Dans l’état actuel du texte législatif, l’état d’urgence étend considérablement le pouvoir des autorités de police qui peuvent, sans l’intervention du pouvoir judiciaire :
- Instaurer un couvre-feu dans des lieux qui pourraient être exposés de manière importante à des troubles publics
- Restreindre la circulation des personnes ou des véhicules dans des lieux et des horaires déterminés
- Instituer des zones où le séjour des personnes est réglementé
- Interdire l’accès à un département à toute personne cherchant à entraver, de quelque manière que ce soit, l’action des pouvoirs publics
- Assigner à résidence toute personne dont l’activité s’avère dangereuse pour la sécurité et l’ordre public
- Réquisitionner des personnes ou des biens si le maintien de l’ordre le nécessite
- Ordonner la fermeture provisoire des salles de spectacle, débits de boissons et lieux de réunion de toute nature
- Interdire les réunions de nature à provoquer ou à entretenir le désordre
- Effectuer des perquisitions à domicile de jour et de nuit
- Prendre des mesures pour assurer le contrôle de la presse et des médias
Dans les deux cas, la restriction des libertés individuelles et civiles a été adoptée à une large majorité aussi bien par le parlement que le sénat, dans un large consensus des deux partis de gouvernement, Les Républicains et le parti « socialiste ».
La portée des dispositions légales définies par l’état d’urgence a en outre été modifiée par le gouvernement et les parlementaires lors de sa prolongation le 19 novembre.
Certaines dispositions ont notamment été durcies. Le régime des assignations à résidence a ainsi été élargi « à toute personne à l’égard de laquelle il existe des raisons sérieuses de penser que son comportement constitue une menace pour la sécurité et l’ordre public. » Ce qui permet dans les faits aux autorités administratives d’assigner à peu près n’importe qui à résidence, et rend potentiellement criminelle toute contestation de « l’ordre public. »
Les modifications apportées par les parlementaires prévoient également la possibilité de « dissoudre les associations ou groupements qui participent, facilitent ou incitent à la commission d’actes portant une atteinte grave à l’ordre public, et qui comportent en leur sein des personnes assignées à résidence. » Cette disposition ouvre donc la possibilité de la dissolution de tous les groupes militants ou associatifs opposés à la politique gouvernementale.
Outre ces dispositions qui relèvent clairement d’un régime de consentement imposé par la force, le gouvernement a intégré plusieurs mesures proposées par Les Républicains ou encore le Front National. Ainsi, la révision constitutionnelle intègre la déchéance de nationalité pour les auteurs d’actes terroristes, mesure défendue historiquement par le Front National.

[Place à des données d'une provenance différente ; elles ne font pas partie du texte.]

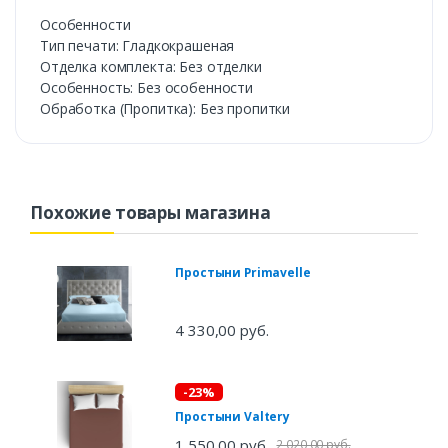
Особенности
Тип печати: Гладкокрашеная
Отделка комплекта: Без отделки
Особенность: Без особенности
Обработка (Пропитка): Без пропитки
Похожие товары магазина
Простыни Primavelle
4 330,00 руб.
-23%
Простыни Valtery
1 550,00 руб.
2 020,00 руб.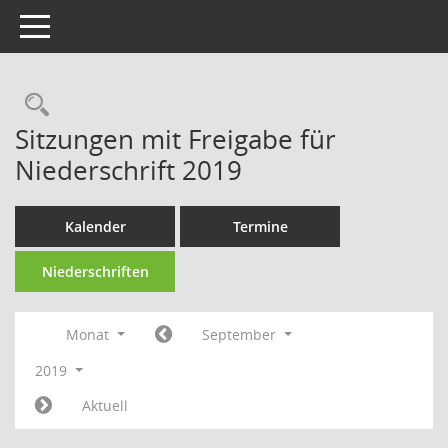
Toggle navigation
Rechercheauswahl
Sitzungen mit Freigabe für
Niederschrift 2019
Kalender
Termine
Niederschriften
Monat
September
2019
Aktuell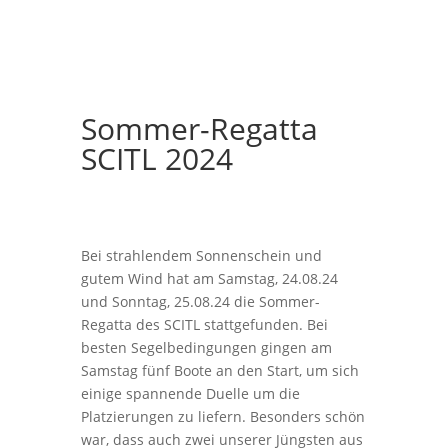
Sommer-Regatta
SCITL 2024
Bei strahlendem Sonnenschein und
gutem Wind hat am Samstag, 24.08.24
und Sonntag, 25.08.24 die Sommer-
Regatta des SCITL stattgefunden. Bei
besten Segelbedingungen gingen am
Samstag fünf Boote an den Start, um sich
einige spannende Duelle um die
Platzierungen zu liefern. Besonders schön
war, dass auch zwei unserer Jüngsten aus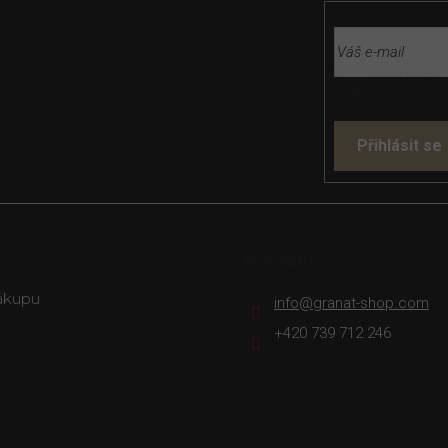
E-mail
rmace o nových produktech na našem e-shopu.
Vložením e-mailu
údajů
Přihlásit se
s
Kontakt
ákupu
info
@
granat-shop.com
+420 739 712 246
rava
Platba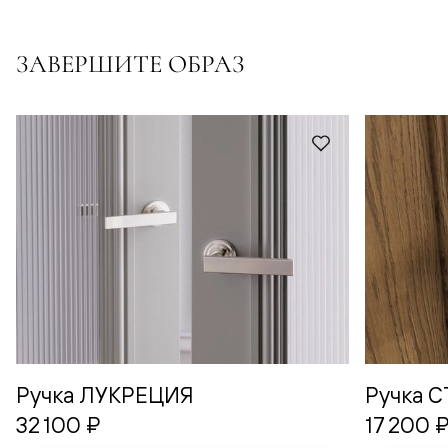
ЗАВЕРШИТЕ ОБРАЗ
Ручка ЛУКРЕЦИЯ
Ручка 
32 100 ₽
17 200 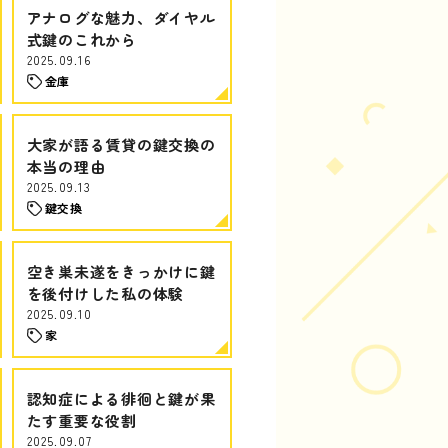
アナログな魅力、ダイヤル
式鍵のこれから
2025.09.16
金庫
大家が語る賃貸の鍵交換の
本当の理由
2025.09.13
鍵交換
空き巣未遂をきっかけに鍵
を後付けした私の体験
2025.09.10
家
認知症による徘徊と鍵が果
たす重要な役割
2025.09.07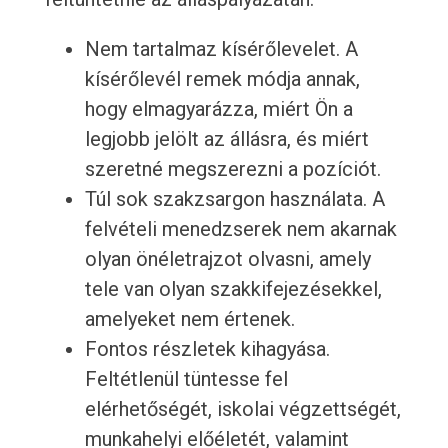
Nem tartalmaz kísérőlevelet. A
kísérőlevél remek módja annak,
hogy elmagyarázza, miért Ön a
legjobb jelölt az állásra, és miért
szeretné megszerezni a pozíciót.
Túl sok szakzsargon használata. A
felvételi menedzserek nem akarnak
olyan önéletrajzot olvasni, amely
tele van olyan szakkifejezésekkel,
amelyeket nem értenek.
Fontos részletek kihagyása.
Feltétlenül tüntesse fel
elérhetőségét, iskolai végzettségét,
munkahelyi előéletét, valamint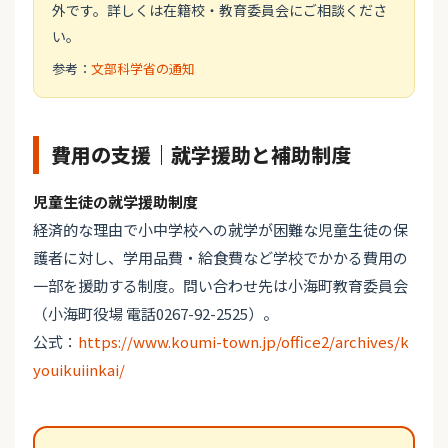
外です。詳しくは在籍校・教育委員会にご相談くださ
い。
参考：
文部科学省の通知
費用の支援｜就学援助と補助制度
児童生徒の就学援助制度
経済的な理由で小中学校への就学が困難な児童生徒の保
護者に対し、学用品費・給食費など学校でかかる費用の
一部を援助する制度。問い合わせ先は小海町教育委員会
（小海町役場 電話0267-92-2525）。
公式：
https://www.koumi-town.jp/office2/archives/k
youikuiinkai/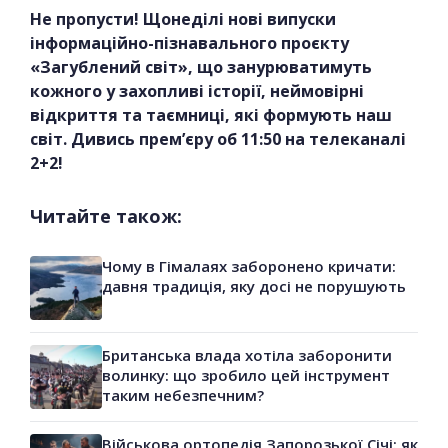
Не пропусти! Щонеділі нові випуски
інформаційно-пізнавального проєкту
«Загублений світ», що занурюватимуть
кожного у захопливі історії, неймовірні
відкриття та таємниці, які формують наш
світ. Дивись прем’єру об 11:50 на телеканалі
2+2!
Читайте також:
Чому в Гімалаях заборонено кричати:
давня традиція, яку досі не порушують
Британська влада хотіла заборонити
волинку: що зробило цей інструмент
таким небезпечним?
Військова ортопедія Запорозької Січі: як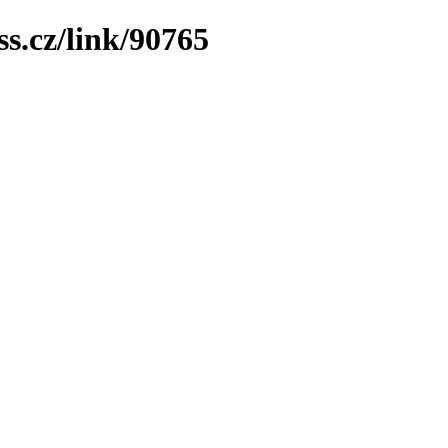
ss.cz/link/90765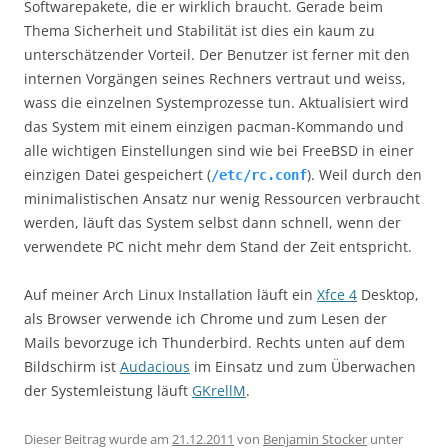
Softwarepakete, die er wirklich braucht. Gerade beim
Thema Sicherheit und Stabilität ist dies ein kaum zu
unterschätzender Vorteil. Der Benutzer ist ferner mit den
internen Vorgängen seines Rechners vertraut und weiss,
wass die einzelnen Systemprozesse tun. Aktualisiert wird
das System mit einem einzigen pacman-Kommando und
alle wichtigen Einstellungen sind wie bei FreeBSD in einer
einzigen Datei gespeichert (
). Weil durch den
/etc/rc.conf
minimalistischen Ansatz nur wenig Ressourcen verbraucht
werden, läuft das System selbst dann schnell, wenn der
verwendete PC nicht mehr dem Stand der Zeit entspricht.
Auf meiner Arch Linux Installation läuft ein
Xfce 4
Desktop,
als Browser verwende ich Chrome und zum Lesen der
Mails bevorzuge ich Thunderbird. Rechts unten auf dem
Bildschirm ist
Audacious
im Einsatz und zum Überwachen
der Systemleistung läuft
GKrellM
.
Dieser Beitrag wurde am
21.12.2011
von
Benjamin Stocker
unter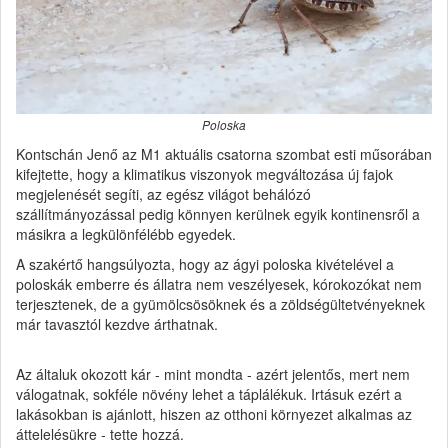
Poloska
Kontschán Jenő az M1 aktuális csatorna szombat esti műsorában
kifejtette, hogy a klimatikus viszonyok megváltozása új fajok
megjelenését segíti, az egész világot behálózó
szállítmányozással pedig könnyen kerülnek egyik kontinensről a
másikra a legkülönfélébb egyedek.
A szakértő hangsúlyozta, hogy az ágyi poloska kivételével a
poloskák emberre és állatra nem veszélyesek, kórokozókat nem
terjesztenek, de a gyümölcsösöknek és a zöldségültetvényeknek
már tavasztól kezdve árthatnak.
Az általuk okozott kár - mint mondta - azért jelentős, mert nem
válogatnak, sokféle növény lehet a táplálékuk. Irtásuk ezért a
lakásokban is ajánlott, hiszen az otthoni környezet alkalmas az
áttelelésükre - tette hozzá.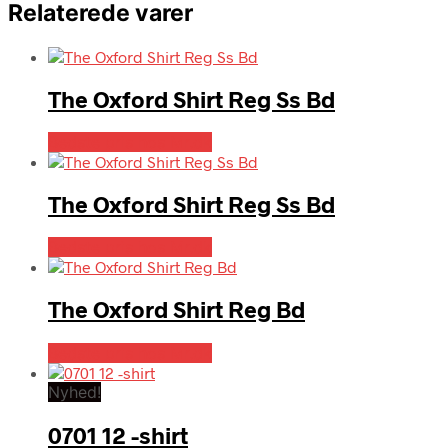
Relaterede varer
The Oxford Shirt Reg Ss Bd
Bedste pris hos Mr.dk
The Oxford Shirt Reg Ss Bd
Bedste pris hos Mr.dk
The Oxford Shirt Reg Bd
Bedste pris hos Mr.dk
Nyhed!
0701 12 -shirt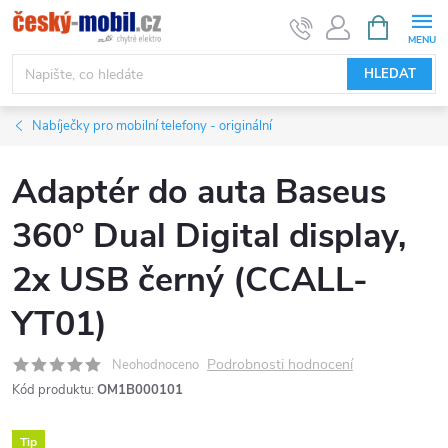
Přejít
NÁKUPNÍ
KOŠÍK
na
obsah
HLEDAT
Nabíječky pro mobilní telefony - originální
Adaptér do auta Baseus
360° Dual Digital display,
2x USB černý (CCALL-
YT01)
Podrobnosti hodnocení
Neohodnoceno
Kód produktu:
OM1B000101
Tip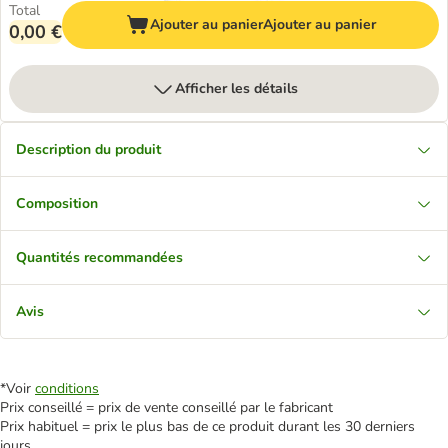
Total
Ajouter au panier
Ajouter au panier
0,00 €
Afficher les détails
Description du produit
Composition
Quantités recommandées
Avis
*Voir
conditions
Prix conseillé = prix de vente conseillé par le fabricant
Prix habituel = prix le plus bas de ce produit durant les 30 derniers
jours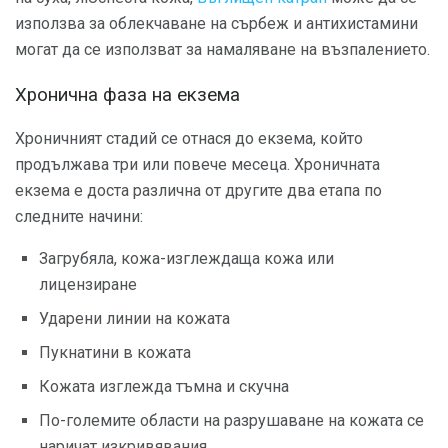
използва за облекчаване на сърбеж и антихистамини
могат да се използват за намаляване на възпалението.
Хронична фаза на екзема
Хроничният стадий се отнася до екзема, който
продължава три или повече месеца. Хроничната
екзема е доста различна от другите два етапа по
следните начини:
Загрубяла, кожа-изглеждаща кожа или
лицензиране
Ударени линии на кожата
Пукнатини в кожата
Кожата изглежда тъмна и скучна
По-големите области на разрушаване на кожата се
наричат ​​изкривявания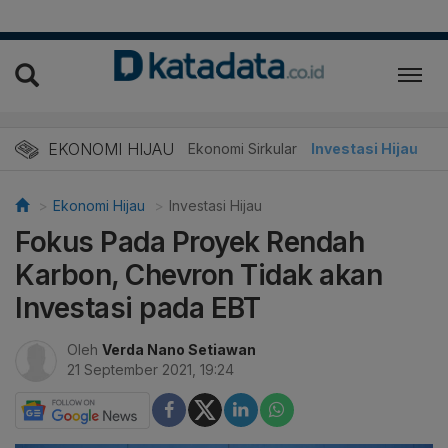
EKONOMI HIJAU
Energi Baru
Ekonomi Sirkular
Investasi Hijau
Ekonomi Hijau
Investasi Hijau
Fokus Pada Proyek Rendah
Karbon, Chevron Tidak akan
Investasi pada EBT
Oleh
Verda Nano Setiawan
21 September 2021, 19:24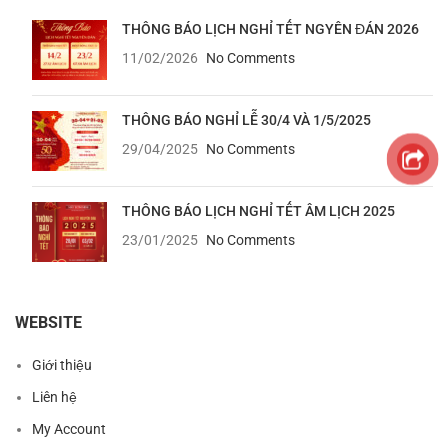
THÔNG BÁO LỊCH NGHỈ TẾT NGYÊN ĐÁN 2026
11/02/2026
No Comments
THÔNG BÁO NGHỈ LỄ 30/4 VÀ 1/5/2025
29/04/2025
No Comments
THÔNG BÁO LỊCH NGHỈ TẾT ÂM LỊCH 2025
23/01/2025
No Comments
WEBSITE
Giới thiệu
Liên hệ
My Account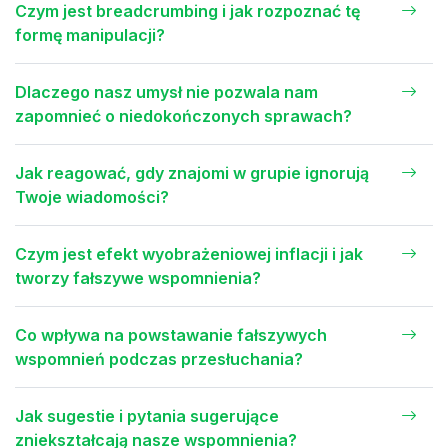
Czym jest breadcrumbing i jak rozpoznać tę
formę manipulacji?
Dlaczego nasz umysł nie pozwala nam
zapomnieć o niedokończonych sprawach?
Jak reagować, gdy znajomi w grupie ignorują
Twoje wiadomości?
Czym jest efekt wyobrażeniowej inflacji i jak
tworzy fałszywe wspomnienia?
Co wpływa na powstawanie fałszywych
wspomnień podczas przesłuchania?
Jak sugestie i pytania sugerujące
zniekształcają nasze wspomnienia?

Le gouvernement a également saisi le conseil d’état pour évaluer la constitutionnalité de la proposition du député du parti Les Républicains, Laurent Wauquiez, de créer des centres de rétentions destinés aux individus fichés « S », c’est à dire des camps d’internement destinés aux individus évalués comme « radicaux » par les services de police…
Cibler les citoyens et les libertés publiques pour masquer les échecs des services de renseignement
Comme l’a montré la loi sur le renseignement adoptée suite aux attentats de janvier 2015 et censée faciliter le repérage et le suivi des personnes radicalisées afin de prévenir leur passage à l’acte, ces mesures liberticides se révéleront tout aussi inefficaces dans la prévention de nouvelles attaques terroristes. Elles jouent le rôle de contre-feux destinés à détourner l’attention de l’opinion publique et à masquer la responsabilité de l’exécutif ainsi que l’échec des services de renseignement dans leur mission de protection des citoyens français. Rappelons que les services de sécurité s’étaient illustrés en levant leur dispositif de surveillance des auteurs de la tuerie de Charlie Hebdo, les frères Kouachi, six mois avant les attentats de janvier, car ils avaient été évalués à « faible risque ». Pour masquer la responsabilité de ses services, le gouvernement avait alors présenté les terroristes comme des « loups solitaires » radicalisés via Internet afin de faire du réseau d’information un bouc émissaire. Les frères Kouachi appartenaient pourtant à une cellule d’Al-Qaïda au Yémen où ils avaient effectué un voyage en 2011 et avaient déjà été condamnés pour des faits en lien avec le terrorisme, tout comme l’auteur de la tuerie de l’hyper cacher, Amedy Coulibaly.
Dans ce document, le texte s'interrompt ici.